If Silver Linings Playbook could charitably be described as Jerry Maguire with fistfights, American Hustle will have to settle for being a conspicuously high-minded riff on Soderbergh's Ocean's Eleven, a tongue-clucking dramedy too eager to explain that, however much fun the vicarious experience of a caper might be, grifting compromises the self. Loosely based on the FBI's infamous Abscam sting operation in the late 1970s, the film follows the exploits of Irving Rosenfeld (Christian Bale), an elaborately-combed-over dry-cleaning impresario who, as we learn from the awfully familiar first bit of voiceover, is to con artistry what a young Henry Hill was to gangsters. Behind Rosenfeld's storefront lies a more lucrative, if dicier, business, a bad loan scheme that puts off his new mistress and soulmate (more on the old one soon) Sydney Prosser (Amy Adams) until, in a moment of none-too-convincing reinvention, she rechristens herself the British lady Edith Greensley and goes full partner. All's well 'til the Gatsby-aspiring couple is taken in by faux mark Richie DiMaso (Bradley Cooper), a poodle-permed Fed pipsqueak who recruits them to entrap sweet but mobbed-up New Jersey mayor Carmine Polito (Jeremy Renner) and all his politically-connected friends.

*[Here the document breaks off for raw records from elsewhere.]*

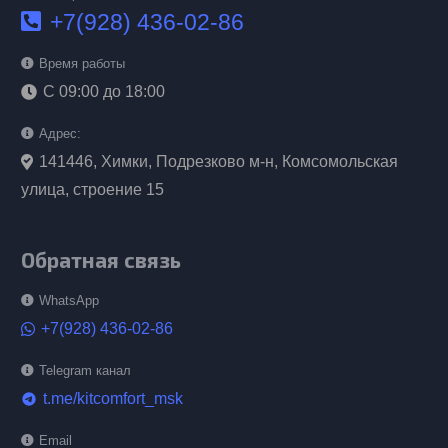
+7(928) 436-02-86
Время работы
С 09:00 до 18:00
Адрес:
141446, Химки, Подрезково м-н, Комсомольская
улица, строение 15
Обратная связь
WhatsApp
+7(928) 436-02-86
Telegram канал
t.me/kitcomfort_msk
telegram
Email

Although there's material enough here for a fleet caper comedy, Russell and screenplay originator Eric Warren Singer seem more enamoured with the zeitgeist potential of their story–hence the overreaching title–than with the inherently interesting dynamics of a scheme that pit a lowly ethnic schmuck against a gallery of Ivy-polished WASP senators and congressmen with a taste for bribes. That's an odd and not especially fruitful decision for an idiosyncratic filmmaker like Russell, whose camera careens wildly around his actors while they stammer, hiss, stomp, and shout their way towards epiphanies. Russell's method of letting his cast find their characters in loosey-goosey long takes as they roam up and down halls and bounce off each other like pinballs is frankly at odds with the overdetermined text. No one suffers for that schism more than Adams, whose class-transcending former COSMO intern has the doubly bad luck of playing decorative wallpaper in the cons themselves–a coatrack for a zealous period costume designer–and expository thread-puller in her narration and dialogue: "These were the roles we were meant to play," her Sydney reminds us during the couple's long con on both Polito and DiMaso. "You're nothing to me," she warns Rosenfeld, "until you're everything." And so on.

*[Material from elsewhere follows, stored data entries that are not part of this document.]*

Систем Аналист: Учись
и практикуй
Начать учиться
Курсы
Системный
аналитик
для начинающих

Desperate to pull its own thematic weight, American Hustle, in its homestretch, recruits the impossibly likable Jennifer Lawrence, she of the face-planting podium-climb to Oscar, as Rosenfeld's estranged Jersey housewife, an authenticity-granting deus ex machina meant to scream "Real!" amidst a cast of gilded fakes. This is the second time in as many years that Russell has cast Lawrence as a salt-of-the-earth neurotic–"The Picasso of passive-aggressive karate," Rosenfeld calls her, in case we don't pick up on her uniqueness–and as game as she is, she doesn't quite have the chops to play the Jeannie Berlin-meets-Jessica Rabbit part he's cooked up for her. Lawrence does her best with a ludicrous monologue about her nail polish, whose faintly rotten under-scent apparently brings all the boys to the yard, but there's no disguising its transparency as yet another ham-fisted articulation of the uneasy proximity between the real and the fake. American Hustle, then, isn't a sophisticated portrait of a morally complex world, but rather a black-and-white paean to the concept of greyness by an artist who's effectively purged its shades from his wardrobe.
The “Michael Clayton” of 2013. Every conversation thuds with weighty significance that it hasn’t earned.